● About this exercise
Return every record below exactly as written, omitting any pictures.

● Records shown
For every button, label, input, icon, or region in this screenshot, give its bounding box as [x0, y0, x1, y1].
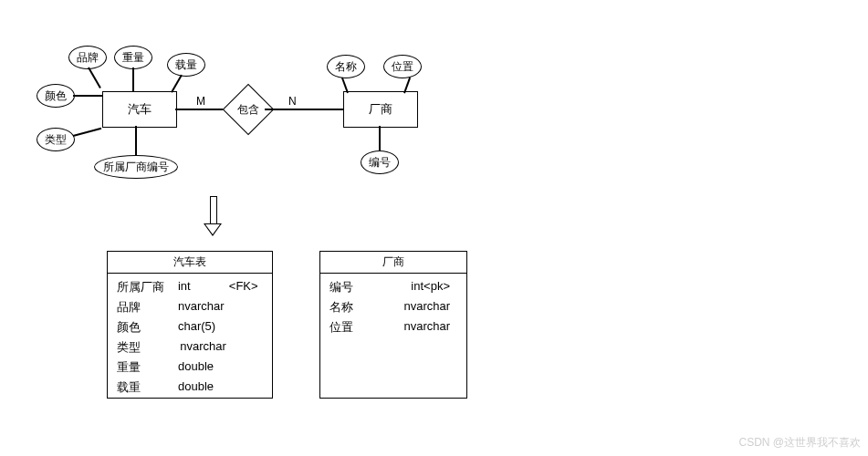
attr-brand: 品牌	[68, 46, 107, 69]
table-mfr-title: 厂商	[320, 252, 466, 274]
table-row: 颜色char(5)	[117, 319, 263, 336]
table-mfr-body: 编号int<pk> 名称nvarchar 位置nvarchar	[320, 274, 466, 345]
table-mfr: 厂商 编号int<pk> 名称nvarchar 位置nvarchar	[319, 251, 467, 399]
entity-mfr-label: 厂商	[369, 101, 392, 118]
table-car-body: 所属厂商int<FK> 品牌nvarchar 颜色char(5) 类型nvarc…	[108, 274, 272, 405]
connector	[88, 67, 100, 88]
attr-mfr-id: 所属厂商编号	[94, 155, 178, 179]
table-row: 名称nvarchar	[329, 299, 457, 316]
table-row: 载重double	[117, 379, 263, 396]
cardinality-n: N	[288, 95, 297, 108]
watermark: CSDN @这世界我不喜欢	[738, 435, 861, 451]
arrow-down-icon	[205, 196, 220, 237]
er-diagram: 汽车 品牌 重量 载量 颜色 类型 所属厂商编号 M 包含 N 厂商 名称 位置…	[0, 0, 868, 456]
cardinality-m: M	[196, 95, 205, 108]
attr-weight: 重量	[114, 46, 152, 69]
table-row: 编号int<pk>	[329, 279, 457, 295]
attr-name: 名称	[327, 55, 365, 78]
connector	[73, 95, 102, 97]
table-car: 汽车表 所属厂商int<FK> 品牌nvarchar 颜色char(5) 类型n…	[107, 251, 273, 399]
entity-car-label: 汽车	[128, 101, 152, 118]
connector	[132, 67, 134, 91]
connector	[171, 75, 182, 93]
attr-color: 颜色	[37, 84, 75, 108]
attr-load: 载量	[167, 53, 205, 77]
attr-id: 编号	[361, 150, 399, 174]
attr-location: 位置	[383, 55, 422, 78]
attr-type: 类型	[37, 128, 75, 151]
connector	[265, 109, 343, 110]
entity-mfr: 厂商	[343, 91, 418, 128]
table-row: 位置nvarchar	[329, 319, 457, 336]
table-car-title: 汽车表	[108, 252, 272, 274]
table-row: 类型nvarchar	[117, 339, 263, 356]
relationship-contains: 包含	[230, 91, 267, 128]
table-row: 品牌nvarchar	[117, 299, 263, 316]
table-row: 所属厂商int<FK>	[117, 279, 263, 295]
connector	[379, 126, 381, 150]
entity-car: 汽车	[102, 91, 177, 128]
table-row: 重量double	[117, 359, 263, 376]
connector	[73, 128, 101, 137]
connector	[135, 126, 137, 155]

● Answer area
For every button, label, input, icon, or region in this screenshot, give its bounding box as [x0, y0, x1, y1].
attr-brand: 品牌	[68, 46, 107, 69]
table-mfr-title: 厂商	[320, 252, 466, 274]
table-row: 颜色char(5)	[117, 319, 263, 336]
table-mfr-body: 编号int<pk> 名称nvarchar 位置nvarchar	[320, 274, 466, 345]
table-mfr: 厂商 编号int<pk> 名称nvarchar 位置nvarchar	[319, 251, 467, 399]
entity-mfr-label: 厂商	[369, 101, 392, 118]
table-car-body: 所属厂商int<FK> 品牌nvarchar 颜色char(5) 类型nvarc…	[108, 274, 272, 405]
connector	[88, 67, 100, 88]
attr-mfr-id: 所属厂商编号	[94, 155, 178, 179]
table-row: 名称nvarchar	[329, 299, 457, 316]
table-row: 载重double	[117, 379, 263, 396]
cardinality-n: N	[288, 95, 297, 108]
watermark: CSDN @这世界我不喜欢	[738, 435, 861, 451]
arrow-down-icon	[205, 196, 220, 237]
er-diagram: 汽车 品牌 重量 载量 颜色 类型 所属厂商编号 M 包含 N 厂商 名称 位置…	[0, 0, 868, 456]
cardinality-m: M	[196, 95, 205, 108]
attr-weight: 重量	[114, 46, 152, 69]
table-row: 编号int<pk>	[329, 279, 457, 295]
attr-name: 名称	[327, 55, 365, 78]
connector	[73, 95, 102, 97]
table-car: 汽车表 所属厂商int<FK> 品牌nvarchar 颜色char(5) 类型n…	[107, 251, 273, 399]
entity-car-label: 汽车	[128, 101, 152, 118]
connector	[132, 67, 134, 91]
connector	[171, 75, 182, 93]
attr-color: 颜色	[37, 84, 75, 108]
attr-load: 载量	[167, 53, 205, 77]
attr-id: 编号	[361, 150, 399, 174]
attr-location: 位置	[383, 55, 422, 78]
attr-type: 类型	[37, 128, 75, 151]
connector	[265, 109, 343, 110]
entity-mfr: 厂商	[343, 91, 418, 128]
table-row: 位置nvarchar	[329, 319, 457, 336]
table-car-title: 汽车表	[108, 252, 272, 274]
table-row: 类型nvarchar	[117, 339, 263, 356]
relationship-contains: 包含	[230, 91, 267, 128]
table-row: 品牌nvarchar	[117, 299, 263, 316]
table-row: 所属厂商int<FK>	[117, 279, 263, 295]
connector	[379, 126, 381, 150]
entity-car: 汽车	[102, 91, 177, 128]
table-row: 重量double	[117, 359, 263, 376]
connector	[73, 128, 101, 137]
connector	[135, 126, 137, 155]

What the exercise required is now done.